CodeFormer prototype -- VALIDATED end-to-end 2026-06-03 (oracle-confirmed)
Prototyped the CodeFormer face-restoration post-pass (codeformer-pip in a throwaway venv, forced CPU
-- the pip wrapper has an MPS device-mismatch bug) on the gemini_3 group photo (18 faces). Pipeline:
all --pipeline controlnet --strength 0.15 (sparkle + SynthID removed from the whole image, minimal
degradation) -> CodeFormer on the ORIGINAL faces -> feather-composite the CodeFormer faces into the
all-cleaned image.

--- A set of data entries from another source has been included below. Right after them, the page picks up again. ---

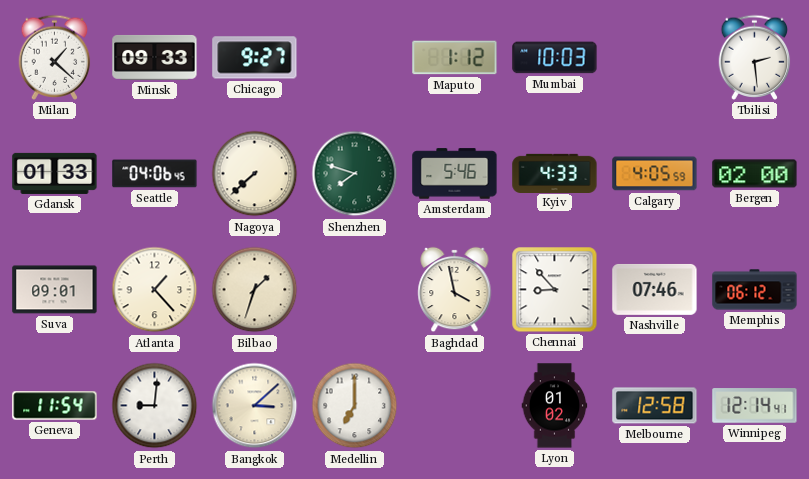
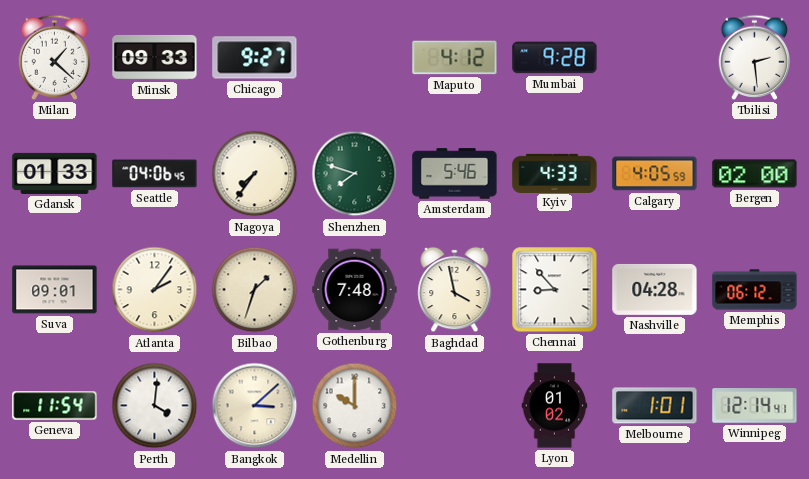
Maputo: 1:12 -> 4:12
Mumbai: 10:03 -> 9:28
Nagoya: 7:38 -> 7:36
Atlanta: 1:23 -> 2:06
Gothenburg: none -> 7:48
Nashville: 07:46 -> 04:28
Perth: 9:01 -> 4:01
Medellin: 7:00 -> 10:00
Melbourne: 12:58 -> 1:01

Oracle results (Gemini app "Verify with SynthID"), isolating each part:
- pure controlnet-0.15 background (no faces): clean -> the background scrub works at 0.15 (no ControlNet-shielding problem for Google on this image).
- composite with CodeFormer faces at w0.7: SynthID DETECTED -> high fidelity fuses too much of the original face signal (the watermark) through.
- composite at w0.5: clean. composite at w0.3: clean. So the scrub-vs-fidelity threshold is between 0.5 and 0.7; w=0.5 is the sweet spot (highest fidelity / best identity that still clears the oracle). Identity at w0.3-0.7 all looks like the same person (the face is large enough), so the lower w costs little.
This VALIDATES the corrected face-preservation approach (and refutes my earlier "faces can't be preserved" / FaceID conclusion): controlnet low-strength background scrub + CodeFormer-codebook face re-synthesis at w~0.5 + feather composite = oracle-clean SynthID removal everywhere (background AND faces), identity preserved, minimal overall degradation, zero original-pixel copying (CodeFormer faces are codebook-generated). CodeFormer's discrete-codebook re-synthesis DOES scrub the pixel watermark, but only when w is low enough that the decoder leans on the codebook rather than fusing the input (watermark-carrying) features -- exactly the predicted fidelity-vs-scrub tension, with an empirical clean threshold at w<=0.5.
Production TODO (not built -- still a throwaway prototype): (1) license -- CodeFormer is NTU S-Lab
(non-commercial); decide CodeFormer-as-user-installed-extra vs GFPGAN (Apache-2.0, re-verify it scrubs
at its fidelity setting); (2) wire a --restore-faces post-pass (detect -> restore w~0.5 -> feather
composite) onto the controlnet pipeline; (3) handle the MPS device bug (force CPU for the face model
or fix); (4) re-verify the w threshold on more images / vendors (w=0.5 confirmed on one Gemini group
photo only).
Sources. https://arxiv.org/abs/2206.11253 (CodeFormer) · https://github.com/sczhou/CodeFormer · https://arxiv.org/pdf/2401.07519 (InstantID) · https://openaccess.thecvf.com/content/WACV2024/papers/Suin_Diffuse_and_Restore... (region-adaptive) · https://arxiv.org/pdf/2504.12809 (saliency-aware watermark removal)
Provenance
Hand-run primary-source pass, 2026-06-02. Sources fetched and quoted above; the central make-or-break claim (structure-conditioned high-strength regeneration scrubs the watermark while keeping text) is unverified and explicitly flagged as the thing the local prototype must measure (against the manual Gemini SynthID oracle) — the literature supports removal (Findings 1, 2) and supports structure-preserving regeneration (Finding 5) but never jointly validated text (Finding 3). No code change implied until the prototype validates a Pareto cell on the SynthID oracle.